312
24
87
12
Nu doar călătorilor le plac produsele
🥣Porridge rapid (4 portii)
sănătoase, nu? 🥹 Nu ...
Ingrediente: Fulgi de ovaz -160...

**WHAT THE TASK ASKS**
Write the records out once more. Change nothing.

**ANSWER BOX**
312
24
87
12
Nu doar călătorilor le plac produsele
🥣Porridge rapid (4 portii)
sănătoase, nu? 🥹 Nu ...
Ingrediente: Fulgi de ovaz -160...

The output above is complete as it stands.